__What the exercise asks__.
Return each line, exactly as given, from the one containing "Elektryczne autobusy z Wielkopolski tra" through the end of the entries below, and skip the rest.

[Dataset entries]
- - -

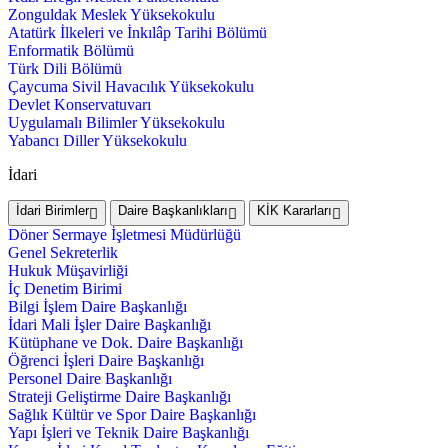
Zonguldak Meslek Yüksekokulu
Atatürk İlkeleri ve İnkılâp Tarihi Bölümü
Enformatik Bölümü
Türk Dili Bölümü
Çaycuma Sivil Havacılık Yüksekokulu
Devlet Konservatuvarı
Uygulamalı Bilimler Yüksekokulu
Yabancı Diller Yüksekokulu
İdari
İdari Birimler
Daire Başkanlıkları
KİK Kararları
Döner Sermaye İşletmesi Müdürlüğü
Genel Sekreterlik
Hukuk Müşavirliği
İç Denetim Birimi
Bilgi İşlem Daire Başkanlığı
İdari Mali İşler Daire Başkanlığı
Kütüphane ve Dok. Daire Başkanlığı
Öğrenci İşleri Daire Başkanlığı
Personel Daire Başkanlığı
Strateji Geliştirme Daire Başkanlığı
Sağlık Kültür ve Spor Daire Başkanlığı
Yapı İşleri ve Teknik Daire Başkanlığı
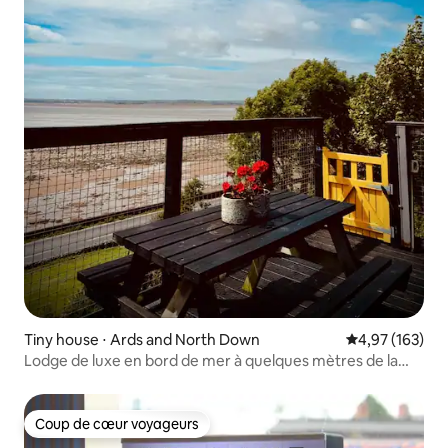
Tiny house ⋅ Ards and North Down
Évaluation moy
4,97 (163)
Lodge de luxe en bord de mer à quelques mètres de la
mer.
Coup de cœur voyageurs
Coup de cœur voyageurs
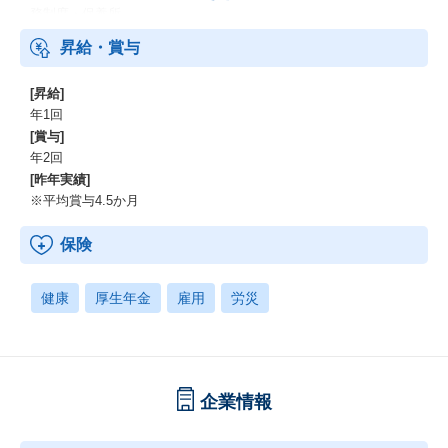
務制度・保養所
昇給・賞与
[昇給]
年1回
[賞与]
年2回
[昨年実績]
※平均賞与4.5か月
保険
健康
厚生年金
雇用
労災
企業情報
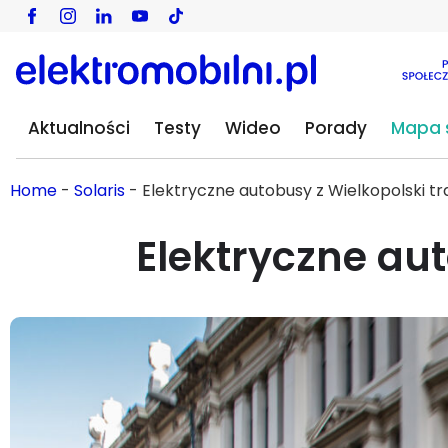
Aktualności
Testy
Wideo
Porady
Mapa s
Home
-
Solaris
-
Elektryczne autobusy z Wielkopolski tra
Elektryczne aut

- - -

__Finished exercise__.
Elektryczne autobusy z Wielkopolski tra
Elektryczne aut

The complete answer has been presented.